PROBLEM TO SOLVE: Find the line with "Education & Outreach (824, 277)" in the records below. Copy it and every line after it, up to and including the line with "Our Vision [menuitem] (92, 318)".

DATA FOR THIS EXERCISE:
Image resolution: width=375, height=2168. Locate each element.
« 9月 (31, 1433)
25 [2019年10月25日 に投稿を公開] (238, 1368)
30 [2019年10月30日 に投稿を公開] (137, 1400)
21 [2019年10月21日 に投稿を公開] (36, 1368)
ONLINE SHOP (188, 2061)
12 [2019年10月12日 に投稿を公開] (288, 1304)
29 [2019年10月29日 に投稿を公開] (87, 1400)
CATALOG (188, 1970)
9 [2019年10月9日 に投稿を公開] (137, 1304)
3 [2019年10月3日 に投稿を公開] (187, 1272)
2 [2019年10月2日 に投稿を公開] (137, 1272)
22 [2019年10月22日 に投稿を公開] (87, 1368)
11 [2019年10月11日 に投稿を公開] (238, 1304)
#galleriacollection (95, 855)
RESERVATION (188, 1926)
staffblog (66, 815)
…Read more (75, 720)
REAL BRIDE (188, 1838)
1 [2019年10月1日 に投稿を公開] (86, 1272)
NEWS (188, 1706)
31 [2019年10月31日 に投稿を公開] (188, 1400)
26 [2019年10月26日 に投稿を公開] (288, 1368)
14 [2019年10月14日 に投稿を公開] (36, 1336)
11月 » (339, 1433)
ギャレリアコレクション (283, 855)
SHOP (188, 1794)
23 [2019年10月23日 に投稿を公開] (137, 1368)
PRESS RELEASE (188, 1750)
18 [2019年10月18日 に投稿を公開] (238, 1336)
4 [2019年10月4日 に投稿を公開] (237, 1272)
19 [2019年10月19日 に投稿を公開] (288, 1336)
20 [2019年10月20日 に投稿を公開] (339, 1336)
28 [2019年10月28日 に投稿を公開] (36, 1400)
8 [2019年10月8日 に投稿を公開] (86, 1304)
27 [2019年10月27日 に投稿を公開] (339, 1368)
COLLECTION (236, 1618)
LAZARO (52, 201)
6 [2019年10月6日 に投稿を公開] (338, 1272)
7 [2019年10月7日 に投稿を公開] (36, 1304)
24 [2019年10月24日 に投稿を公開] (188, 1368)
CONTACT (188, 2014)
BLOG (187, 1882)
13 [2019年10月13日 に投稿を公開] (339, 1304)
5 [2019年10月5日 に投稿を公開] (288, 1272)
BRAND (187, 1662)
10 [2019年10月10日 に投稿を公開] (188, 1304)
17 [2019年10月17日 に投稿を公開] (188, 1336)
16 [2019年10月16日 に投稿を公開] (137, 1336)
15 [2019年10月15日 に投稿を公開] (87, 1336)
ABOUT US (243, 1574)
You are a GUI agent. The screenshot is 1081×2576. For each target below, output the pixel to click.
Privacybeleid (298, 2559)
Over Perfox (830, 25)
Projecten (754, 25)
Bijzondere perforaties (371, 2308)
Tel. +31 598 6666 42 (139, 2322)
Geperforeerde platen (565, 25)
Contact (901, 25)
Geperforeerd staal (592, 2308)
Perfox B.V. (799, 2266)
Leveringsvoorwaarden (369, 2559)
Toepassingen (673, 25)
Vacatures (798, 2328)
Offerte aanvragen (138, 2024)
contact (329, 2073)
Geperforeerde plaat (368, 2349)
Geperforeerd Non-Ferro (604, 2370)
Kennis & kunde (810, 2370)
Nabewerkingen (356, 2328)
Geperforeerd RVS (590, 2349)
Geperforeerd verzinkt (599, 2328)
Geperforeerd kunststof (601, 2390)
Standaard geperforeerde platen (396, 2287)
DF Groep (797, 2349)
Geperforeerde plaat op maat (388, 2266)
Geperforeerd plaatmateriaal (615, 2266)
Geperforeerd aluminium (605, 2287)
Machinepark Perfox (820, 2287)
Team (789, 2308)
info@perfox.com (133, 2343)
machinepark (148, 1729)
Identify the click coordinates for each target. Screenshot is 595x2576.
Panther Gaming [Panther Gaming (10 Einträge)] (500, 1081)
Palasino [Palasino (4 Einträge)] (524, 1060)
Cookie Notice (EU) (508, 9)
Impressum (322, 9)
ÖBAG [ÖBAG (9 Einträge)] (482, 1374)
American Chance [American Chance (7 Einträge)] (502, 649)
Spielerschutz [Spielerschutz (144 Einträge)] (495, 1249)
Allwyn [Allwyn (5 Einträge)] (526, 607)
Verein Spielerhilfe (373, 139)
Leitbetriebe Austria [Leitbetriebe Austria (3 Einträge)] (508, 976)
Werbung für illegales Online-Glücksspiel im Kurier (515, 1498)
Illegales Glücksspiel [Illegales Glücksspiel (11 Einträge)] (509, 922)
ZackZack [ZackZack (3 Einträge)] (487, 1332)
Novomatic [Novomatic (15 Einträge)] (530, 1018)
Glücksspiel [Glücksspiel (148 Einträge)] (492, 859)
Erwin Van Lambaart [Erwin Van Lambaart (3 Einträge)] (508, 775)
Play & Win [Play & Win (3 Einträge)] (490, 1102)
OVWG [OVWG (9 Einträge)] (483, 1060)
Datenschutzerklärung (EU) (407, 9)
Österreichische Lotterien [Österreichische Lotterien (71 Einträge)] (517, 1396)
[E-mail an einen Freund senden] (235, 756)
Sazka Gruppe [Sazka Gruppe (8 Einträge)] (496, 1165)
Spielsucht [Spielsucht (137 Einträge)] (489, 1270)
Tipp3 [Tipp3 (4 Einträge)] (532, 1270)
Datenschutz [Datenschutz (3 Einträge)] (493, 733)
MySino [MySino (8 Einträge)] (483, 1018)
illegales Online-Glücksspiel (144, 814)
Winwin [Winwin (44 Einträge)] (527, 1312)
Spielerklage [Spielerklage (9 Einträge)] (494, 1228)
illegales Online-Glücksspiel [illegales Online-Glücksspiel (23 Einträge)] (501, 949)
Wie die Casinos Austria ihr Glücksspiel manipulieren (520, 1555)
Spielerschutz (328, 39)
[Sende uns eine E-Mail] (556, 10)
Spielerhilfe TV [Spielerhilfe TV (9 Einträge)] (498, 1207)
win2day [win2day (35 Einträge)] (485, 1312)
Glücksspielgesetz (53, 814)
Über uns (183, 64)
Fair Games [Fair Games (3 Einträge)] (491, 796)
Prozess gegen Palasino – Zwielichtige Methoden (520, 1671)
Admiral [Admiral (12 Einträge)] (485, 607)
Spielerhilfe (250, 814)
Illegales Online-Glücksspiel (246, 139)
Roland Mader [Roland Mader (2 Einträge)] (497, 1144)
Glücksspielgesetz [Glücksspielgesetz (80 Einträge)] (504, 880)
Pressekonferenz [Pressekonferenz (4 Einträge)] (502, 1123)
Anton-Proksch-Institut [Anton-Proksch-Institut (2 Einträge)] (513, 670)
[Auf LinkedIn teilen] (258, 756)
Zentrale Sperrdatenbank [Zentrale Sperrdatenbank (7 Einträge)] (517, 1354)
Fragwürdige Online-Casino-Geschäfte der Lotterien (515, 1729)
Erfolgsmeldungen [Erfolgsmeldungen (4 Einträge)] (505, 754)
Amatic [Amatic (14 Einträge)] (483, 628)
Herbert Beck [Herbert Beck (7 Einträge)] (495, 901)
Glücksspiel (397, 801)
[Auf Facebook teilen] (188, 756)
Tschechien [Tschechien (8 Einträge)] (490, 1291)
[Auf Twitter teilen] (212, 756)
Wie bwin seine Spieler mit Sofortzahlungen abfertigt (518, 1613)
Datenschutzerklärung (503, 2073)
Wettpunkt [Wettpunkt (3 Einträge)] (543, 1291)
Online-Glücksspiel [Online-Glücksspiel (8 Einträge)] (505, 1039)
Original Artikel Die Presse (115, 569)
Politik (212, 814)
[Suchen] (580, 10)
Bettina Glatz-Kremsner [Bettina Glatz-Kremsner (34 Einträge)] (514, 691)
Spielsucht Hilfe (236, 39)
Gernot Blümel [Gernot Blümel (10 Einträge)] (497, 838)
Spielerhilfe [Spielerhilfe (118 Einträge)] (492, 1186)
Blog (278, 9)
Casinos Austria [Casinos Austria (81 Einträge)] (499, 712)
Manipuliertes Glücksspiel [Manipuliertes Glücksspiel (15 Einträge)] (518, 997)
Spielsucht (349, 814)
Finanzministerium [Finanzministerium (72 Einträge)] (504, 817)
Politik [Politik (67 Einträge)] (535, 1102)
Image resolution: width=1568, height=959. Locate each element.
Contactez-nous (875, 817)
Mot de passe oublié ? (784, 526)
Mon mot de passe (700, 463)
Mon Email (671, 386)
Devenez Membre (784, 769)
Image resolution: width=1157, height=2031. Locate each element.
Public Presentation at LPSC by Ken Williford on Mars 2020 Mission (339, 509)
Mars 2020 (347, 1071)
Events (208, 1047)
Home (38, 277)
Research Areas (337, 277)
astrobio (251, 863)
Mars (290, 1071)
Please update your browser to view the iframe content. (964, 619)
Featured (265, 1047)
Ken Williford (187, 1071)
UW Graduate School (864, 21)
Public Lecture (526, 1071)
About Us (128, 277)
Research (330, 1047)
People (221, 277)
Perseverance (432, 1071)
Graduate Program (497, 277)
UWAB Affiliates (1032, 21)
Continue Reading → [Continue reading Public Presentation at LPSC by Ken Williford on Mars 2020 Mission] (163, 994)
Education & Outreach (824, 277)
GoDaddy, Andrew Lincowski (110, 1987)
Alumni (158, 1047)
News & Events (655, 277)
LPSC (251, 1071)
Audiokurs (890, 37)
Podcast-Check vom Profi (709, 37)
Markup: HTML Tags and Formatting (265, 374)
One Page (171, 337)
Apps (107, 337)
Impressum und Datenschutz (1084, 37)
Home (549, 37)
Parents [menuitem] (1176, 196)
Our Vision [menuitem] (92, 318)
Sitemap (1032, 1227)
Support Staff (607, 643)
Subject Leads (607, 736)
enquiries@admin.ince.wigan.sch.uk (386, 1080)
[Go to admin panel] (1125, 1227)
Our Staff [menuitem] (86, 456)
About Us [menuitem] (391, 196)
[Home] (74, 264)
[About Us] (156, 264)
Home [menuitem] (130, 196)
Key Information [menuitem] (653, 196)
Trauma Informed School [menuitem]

COMPLETED TASK:
Education & Outreach (824, 277)
GoDaddy, Andrew Lincowski (110, 1987)
Alumni (158, 1047)
News & Events (655, 277)
LPSC (251, 1071)
Audiokurs (890, 37)
Podcast-Check vom Profi (709, 37)
Markup: HTML Tags and Formatting (265, 374)
One Page (171, 337)
Apps (107, 337)
Impressum und Datenschutz (1084, 37)
Home (549, 37)
Parents [menuitem] (1176, 196)
Our Vision [menuitem] (92, 318)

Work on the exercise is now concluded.